No signal from Phoenix

I've been Tweeting updates on the search for signals from Phoenix -- very appropriate for Twitter, since the updates consist of nearly no information -- but now it appears to be time for a real blog entry. After three listening campaigns taking place from January through April, Mars Odyssey has detected no signal from Phoenix.

The Martian north polar lander Phoenix, you may recall, was last heard from on November 2, 2008. It was necessary to wait until considerably after the equinox that brought spring to Mars' north pole (which happened on October 27, 2009) to have any hope of there being enough sunlight to recharge Phoenix' batteries to allow the lander to communicate with the orbiter. NASA did not expect to be able to re-contact Phoenix; in fact, science and engineering teams have been dispersed pretty much since the end of 2008. But there was a remote possibility that Phoenix could survive the winter (during which it was encased in carbon dioxide ice), so the Odyssey team was commanded to tell their spacecraft to listen.

Odyssey listened for Phoenix for dozens of orbits in January and February. In April, during which the Phoenix landing site was bathed in continuous sunlight, Odyssey listened during 60 separate orbits. It detected nothing.

It would appear that Phoenix -- or, if absolutely nothing else, Phoenix' communications system -- is, in the immortal line spoken by Meinhardt Raabe (who passed away last week at the age of 94), "really most sincerely dead."
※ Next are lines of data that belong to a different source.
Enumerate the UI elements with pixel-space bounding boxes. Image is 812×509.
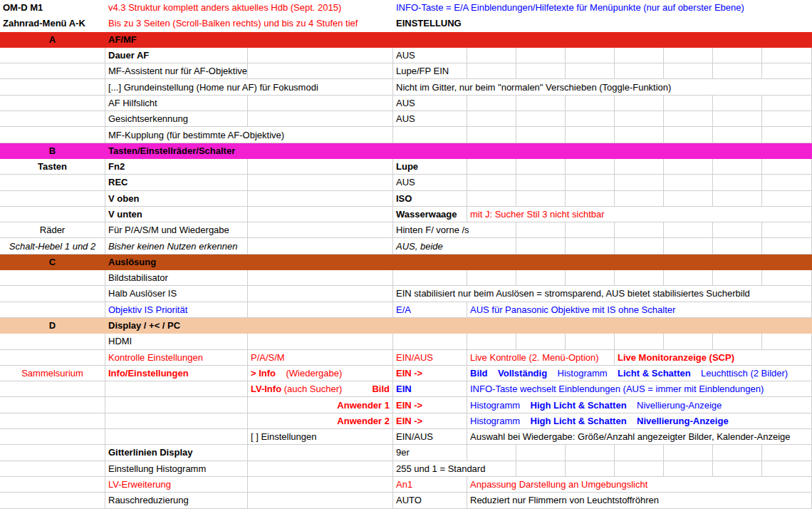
table-cell [105,413,248,429]
table-cell: MF-Assistent nur für AF-Objektive [105,63,248,79]
table-cell [248,207,393,222]
cell-text: Bildstabilisator [108,272,168,283]
table-cell [467,159,516,175]
row-lv-erweiterung: LV-ErweiterungAn1Anpassung Darstellung a… [0,477,812,493]
table-cell [615,175,664,190]
table-cell [248,222,393,238]
cell-text: 255 und 1 = Standard [396,463,485,474]
table-cell [0,96,105,111]
cell-text: EIN [396,384,412,394]
table-cell [566,159,615,175]
table-cell [0,111,105,127]
cell-text: MF-Assistent nur für AF-Objektive [108,66,247,76]
row-v-unten: V untenWasserwaagemit J: Sucher Stil 3 n… [0,207,812,222]
table-cell [0,461,105,477]
table-cell [566,48,615,63]
cell-text: Gitterlinien Display [108,447,192,458]
table-cell [566,111,615,127]
table-cell [516,175,566,190]
table-cell [0,302,105,318]
table-cell: An1 [393,477,467,493]
table-cell: AUS [393,48,467,63]
cell-text: V unten [108,209,142,220]
table-cell: EIN stabilisiert nur beim Auslösen = str… [393,286,812,302]
table-cell [0,413,105,429]
table-cell [0,127,105,143]
table-cell: Histogramm High Licht & Schatten Nivelli… [467,413,812,429]
cell-text: EIN -> [396,416,422,426]
section-c-banner: CAuslösung [0,254,812,270]
table-cell [0,397,105,413]
table-cell [713,461,762,477]
cell-text: Live Kontrolle (2. Menü-Option) [470,352,599,363]
cell-text: Bisher keinen Nutzen erkennen [108,241,237,252]
cell-text: Histogramm [558,368,618,379]
table-cell: EIN [393,381,467,397]
table-cell: Tasten [0,159,105,175]
table-cell: P/A/S/M [248,350,393,366]
cell-text: Nivellierung-Anzeige [637,400,722,411]
table-cell: AUS [393,111,467,127]
table-cell [248,286,393,302]
row-anwender-1: Anwender 1EIN ->Histogramm High Licht & … [0,397,812,413]
cell-text: REC [108,177,127,187]
table-cell: Tasten/Einstellräder/Schalter [105,143,812,159]
table-cell [664,96,713,111]
table-cell: INFO-Taste wechselt Einblendungen (AUS =… [467,381,812,397]
cell-text: EIN -> [396,400,422,411]
table-cell [664,127,713,143]
section-b-banner: BTasten/Einstellräder/Schalter [0,143,812,159]
table-cell [0,381,105,397]
table-cell [516,461,566,477]
table-cell: 255 und 1 = Standard [393,461,516,477]
cell-text: Fn2 [108,161,125,172]
cell-text: High Licht & Schatten [531,416,637,426]
table-cell [516,111,566,127]
subtitle-row: Zahnrad-Menü A-KBis zu 3 Seiten (Scroll-… [0,16,812,31]
cell-text: Bild [372,384,390,394]
table-cell [615,127,664,143]
cell-text: AUS [396,50,415,61]
table-cell [516,63,566,79]
table-cell: > Info (Wiedergabe) [248,366,393,381]
cell-text: LV-Info [251,384,281,394]
table-cell [664,461,713,477]
cell-text: HDMI [108,336,132,346]
table-cell: Lupe/FP EIN [393,63,467,79]
table-cell [467,96,516,111]
table-cell: Halb Auslöser IS [105,286,248,302]
table-cell [467,445,516,461]
table-cell: Objektiv IS Priorität [105,302,248,318]
cell-text: Reduziert nur Flimmern von Leuchtstoffrö… [470,495,659,505]
cell-text: P/A/S/M [251,352,285,363]
cell-text: EIN/AUS [396,352,433,363]
table-cell [248,63,393,79]
cell-text: Rauschreduzierung [108,495,189,505]
cell-text: Histogramm [470,416,531,426]
table-cell: v4.3 Struktur komplett anders aktuelles … [105,0,393,16]
cell-text: C [49,257,56,267]
table-cell [713,270,762,286]
table-cell [664,111,713,127]
table-cell: EINSTELLUNG [393,16,812,31]
table-cell [762,159,812,175]
cell-text: Halb Auslöser IS [108,288,177,299]
table-cell [615,111,664,127]
cell-text: Nivellierung-Anzeige [637,416,729,426]
cell-text: Schalt-Hebel 1 und 2 [9,241,95,252]
table-cell: Rauschreduzierung [105,493,248,508]
table-cell [566,63,615,79]
table-cell: AUS [393,96,467,111]
row-af-hilfslicht: AF HilfslichtAUS [0,96,812,111]
table-cell [615,159,664,175]
cell-text: Lupe [396,161,418,172]
cell-text: Sammelsurium [21,368,83,379]
cell-text: AUS [396,177,415,187]
table-cell [762,222,812,238]
table-cell [615,461,664,477]
table-cell [713,191,762,207]
row-bildstabilisator: Bildstabilisator [0,270,812,286]
cell-text: EIN -> [396,368,422,379]
cell-text: Tasten/Einstellräder/Schalter [108,145,235,156]
table-cell [713,334,762,349]
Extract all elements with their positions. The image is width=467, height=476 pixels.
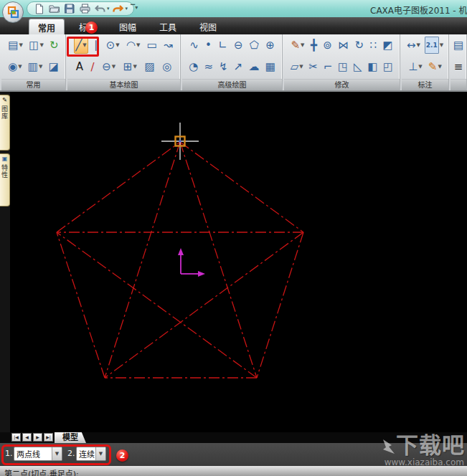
- stretch-button[interactable]: ▱▼: [290, 58, 304, 75]
- continuity-dropdown-arrow-icon[interactable]: ▼: [95, 447, 105, 460]
- pentagon-edge: [57, 232, 105, 378]
- trim-button[interactable]: ✂: [308, 58, 319, 75]
- dimension-button[interactable]: ↔▼: [406, 37, 421, 54]
- coordinates-button[interactable]: ∟: [217, 37, 228, 54]
- ellipse-dropdown-icon[interactable]: ▼: [112, 64, 115, 70]
- arc-button[interactable]: ◠▼: [126, 37, 141, 54]
- redo-dropdown[interactable]: ▾: [126, 6, 128, 11]
- save-button[interactable]: [63, 3, 76, 14]
- customize-qat-button[interactable]: ▔▾: [131, 4, 138, 11]
- axis-arrowhead: [198, 271, 205, 277]
- stretch-icon: ▱: [291, 59, 299, 75]
- drawing-canvas[interactable]: [10, 92, 467, 432]
- array-button[interactable]: ∷: [369, 37, 377, 54]
- coordinate-dim-dropdown-icon[interactable]: ▼: [440, 42, 443, 48]
- formula-curve-icon: ◎: [162, 59, 171, 75]
- point-button[interactable]: •: [204, 37, 212, 54]
- paste-dropdown-icon[interactable]: ▼: [19, 42, 23, 48]
- sidebar-tab-properties[interactable]: ▣ 特性: [0, 153, 10, 206]
- text-button[interactable]: A: [75, 58, 84, 75]
- zigzag-line-button[interactable]: ↯: [218, 58, 229, 75]
- circle-dropdown-icon[interactable]: ▼: [115, 42, 119, 48]
- pentagram-diagonal: [57, 232, 257, 378]
- sheet-nav-2[interactable]: ▶: [33, 433, 42, 442]
- zoom-dropdown-icon[interactable]: ▼: [18, 64, 22, 70]
- quick-access-toolbar: ▾ ▾: [27, 1, 134, 16]
- spline-button[interactable]: ∿: [189, 37, 199, 54]
- copy-entity-button[interactable]: ⊚: [322, 37, 333, 54]
- line-mode-dropdown[interactable]: 两点线 ▼: [14, 447, 62, 461]
- continuity-dropdown[interactable]: 连续 ▼: [76, 447, 106, 461]
- extend-button[interactable]: ⌐: [323, 58, 334, 75]
- sheet-settings-button[interactable]: ▤: [453, 37, 464, 54]
- edge-align-button[interactable]: ◳: [337, 58, 349, 75]
- hatch-button[interactable]: ▨: [143, 58, 155, 75]
- break-button[interactable]: ◰: [382, 58, 394, 75]
- center-circle-button[interactable]: ⊕: [265, 37, 275, 54]
- new-file-button[interactable]: [33, 3, 46, 14]
- zoom-button[interactable]: ◉▼: [7, 58, 22, 75]
- sidebar-tab-library[interactable]: ✎ 图库: [0, 95, 10, 151]
- ellipse-adv-button[interactable]: ⊖: [233, 37, 244, 54]
- paste-button[interactable]: ▤▼: [7, 37, 24, 54]
- wave-line-button[interactable]: ≈: [203, 58, 214, 75]
- chamfer-button[interactable]: ◺: [353, 58, 363, 75]
- undo-button[interactable]: [93, 3, 106, 14]
- fillet-button[interactable]: ◧: [367, 58, 378, 75]
- model-tab[interactable]: 模型: [55, 432, 86, 443]
- detail-view-button[interactable]: ◔: [188, 58, 199, 75]
- stretch-dropdown-icon[interactable]: ▼: [299, 64, 303, 70]
- coordinate-dim-button[interactable]: 2.1▼: [424, 37, 444, 54]
- hole-axis-dropdown-icon[interactable]: ▼: [133, 64, 136, 70]
- tab-sheet[interactable]: 图幅: [110, 19, 145, 34]
- format-brush-button[interactable]: ◪: [48, 58, 60, 75]
- refresh-button[interactable]: ↻: [49, 37, 60, 54]
- delete-dropdown-icon[interactable]: ▼: [301, 42, 304, 48]
- rotate-button[interactable]: ↻: [354, 37, 364, 54]
- copy-dropdown-icon[interactable]: ▼: [39, 42, 43, 48]
- dim-edit-button[interactable]: ✎▼: [428, 58, 443, 75]
- scale-button[interactable]: ◩: [382, 37, 393, 54]
- block-button[interactable]: ▦: [265, 58, 276, 75]
- hole-axis-button[interactable]: ⊞▼: [123, 58, 138, 75]
- polygon-button[interactable]: ⬠: [249, 37, 260, 54]
- line-width-button[interactable]: ≡: [453, 58, 464, 75]
- ellipse-button[interactable]: ⊖▼: [101, 58, 116, 75]
- redo-button[interactable]: [112, 3, 125, 14]
- print-button[interactable]: [78, 3, 91, 14]
- centerline-button[interactable]: ∕: [90, 58, 95, 75]
- new-view-dropdown-icon[interactable]: ▼: [39, 64, 42, 70]
- revision-cloud-icon: ☁: [249, 59, 260, 75]
- hole-axis-icon: ⊞: [123, 59, 133, 75]
- arc-dropdown-icon[interactable]: ▼: [136, 42, 140, 48]
- dimension-dropdown-icon[interactable]: ▼: [416, 42, 420, 48]
- undo-dropdown[interactable]: ▾: [107, 6, 110, 11]
- polyline-button[interactable]: ↝: [163, 37, 174, 54]
- sheet-nav-3[interactable]: ▶|: [44, 433, 53, 442]
- revision-cloud-button[interactable]: ☁: [248, 58, 260, 75]
- tab-home[interactable]: 常用: [29, 19, 65, 34]
- line-tool-dropdown-icon[interactable]: ▼: [82, 42, 86, 48]
- line-mode-dropdown-arrow-icon[interactable]: ▼: [52, 447, 62, 460]
- tab-tools[interactable]: 工具: [151, 19, 185, 34]
- copy-button[interactable]: ◫▼: [28, 37, 44, 54]
- parallel-line-button[interactable]: ∥: [93, 37, 100, 54]
- dim-edit-dropdown-icon[interactable]: ▼: [438, 64, 441, 70]
- sheet-nav-0[interactable]: |◀: [11, 433, 21, 442]
- line-tool-button[interactable]: ╱▼: [74, 37, 88, 54]
- delete-button[interactable]: ✎▼: [290, 37, 305, 54]
- app-menu-button[interactable]: [2, 1, 24, 23]
- open-file-button[interactable]: [48, 3, 61, 14]
- option1-index: 1.: [5, 449, 13, 458]
- rectangle-button[interactable]: ▭: [146, 37, 158, 54]
- circle-button[interactable]: ⊙▼: [105, 37, 121, 54]
- sheet-nav-1[interactable]: ◀: [22, 433, 32, 442]
- move-button[interactable]: ╋: [310, 37, 318, 54]
- datum-dropdown-icon[interactable]: ▼: [418, 64, 422, 70]
- tab-view[interactable]: 视图: [191, 19, 225, 34]
- formula-curve-button[interactable]: ◎: [161, 58, 172, 75]
- datum-button[interactable]: ⊥▼: [407, 58, 423, 75]
- arrow-button[interactable]: ↗: [233, 58, 244, 75]
- new-view-button[interactable]: ▥▼: [27, 58, 44, 75]
- mirror-button[interactable]: ⋈: [337, 37, 349, 54]
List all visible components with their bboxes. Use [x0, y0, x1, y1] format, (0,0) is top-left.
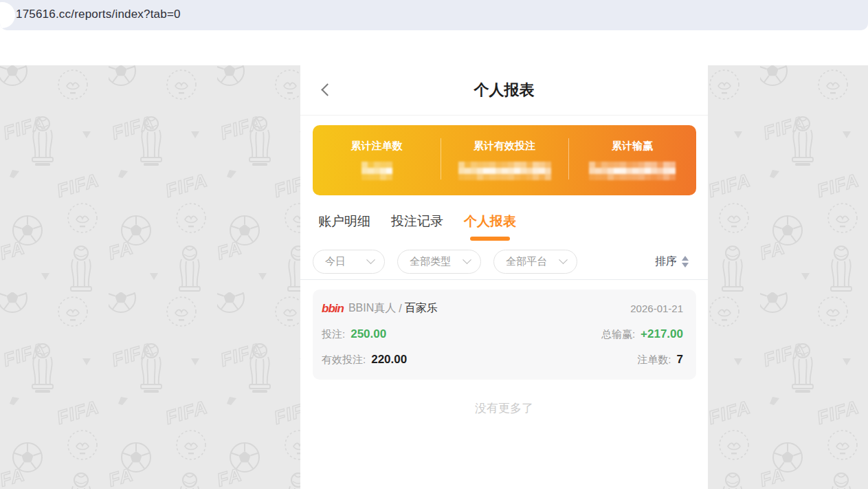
stat-total-bets: 累计注单数 [313, 125, 441, 195]
url-text[interactable]: 175616.cc/reports/index?tab=0 [16, 8, 181, 21]
winloss-label: 总输赢: [601, 328, 635, 341]
chevron-down-icon [366, 255, 375, 264]
stat-label: 累计输赢 [612, 140, 653, 153]
record-row-2: 有效投注: 220.00 注单数: 7 [322, 353, 683, 367]
filter-bar: 今日 全部类型 全部平台 排序 [300, 243, 708, 280]
valid-bet-value: 220.00 [371, 353, 407, 367]
bbin-logo: bbin [322, 302, 344, 316]
no-more-text: 没有更多了 [300, 400, 708, 416]
tab-bet-records[interactable]: 投注记录 [391, 213, 443, 243]
record-date: 2026-01-21 [630, 303, 683, 314]
record-row-1: 投注: 250.00 总输赢: +217.00 [322, 327, 683, 341]
chevron-down-icon [559, 255, 568, 264]
divider [441, 138, 441, 180]
bet-count-value: 7 [677, 353, 683, 367]
chevron-down-icon [463, 255, 471, 264]
report-record-card[interactable]: bbin BBIN真人 / 百家乐 2026-01-21 投注: 250.00 … [313, 290, 696, 380]
address-bar-circle [0, 2, 15, 28]
dropdown-label: 全部平台 [506, 255, 547, 268]
game-name: 百家乐 [405, 301, 438, 316]
tab-bar: 账户明细 投注记录 个人报表 [300, 195, 708, 243]
stat-label: 累计注单数 [351, 140, 403, 153]
valid-bet-label: 有效投注: [322, 354, 366, 367]
masked-value [361, 162, 392, 180]
bet-count-label: 注单数: [637, 354, 671, 367]
stat-winloss: 累计输赢 [568, 125, 696, 195]
dropdown-label: 今日 [325, 255, 346, 268]
page-header: 个人报表 [300, 65, 708, 116]
tab-account-details[interactable]: 账户明细 [318, 213, 370, 243]
divider [568, 138, 569, 180]
tab-personal-report[interactable]: 个人报表 [464, 213, 516, 243]
report-panel: 个人报表 累计注单数 累计有效投注 累计输赢 账户明细 投注记录 个人报表 今日… [300, 65, 708, 489]
date-filter-dropdown[interactable]: 今日 [313, 250, 385, 274]
winloss-value: +217.00 [641, 327, 683, 341]
stat-label: 累计有效投注 [474, 140, 535, 153]
chevron-left-icon [321, 83, 333, 96]
platform-filter-dropdown[interactable]: 全部平台 [493, 250, 577, 274]
sort-control[interactable]: 排序 [655, 254, 689, 269]
masked-value [589, 162, 676, 180]
sort-label: 排序 [655, 254, 677, 269]
page-title: 个人报表 [474, 80, 535, 100]
type-filter-dropdown[interactable]: 全部类型 [397, 250, 481, 274]
bet-value: 250.00 [350, 327, 386, 341]
masked-value [458, 162, 551, 180]
browser-address-bar[interactable]: 175616.cc/reports/index?tab=0 [0, 0, 868, 30]
stat-valid-bets: 累计有效投注 [441, 125, 568, 195]
bet-label: 投注: [322, 328, 345, 341]
separator: / [399, 303, 401, 315]
summary-card: 累计注单数 累计有效投注 累计输赢 [313, 125, 696, 195]
provider-name: BBIN真人 [348, 301, 396, 316]
sort-arrows-icon [682, 256, 689, 268]
record-header: bbin BBIN真人 / 百家乐 2026-01-21 [322, 301, 683, 316]
back-button[interactable] [318, 82, 336, 100]
dropdown-label: 全部类型 [410, 255, 451, 268]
When Mars landers become inanimate objects, strange alien artifacts abandoned on a weird planet's surface, it's common (at least among those of us who are fans of space exploration) to attempt emotional closure by imagining a future human astronaut or even Martian settler paying a visit to the dead lander, a monument to the ancient beginnings of the human exploration of Mars. Assuming that future Martian explorers value the archaeological remains of our present civilization, they'll likely find the Vikings, Pathfinder, and Spirit and Opportunity to be little changed from their present condition, except for a coating of dust. Phoenix, however, is in a much more dynamic environment. I wonder how many Martian winters it will take to crush Phoenix into a metallic bug splat on the northern polar terrain.

That's a little sad, but it's also cool, because it implies that Mars, the planet, is more "alive" than the robots that we sent to explore it. I'm hereby raising my glass to toast a dynamic Mars, and to express the hope that one day, even as those human explorers acknowledge the corroding artifacts of past civilization, they spend much more of their time examining the ever-changing environments of a living Mars.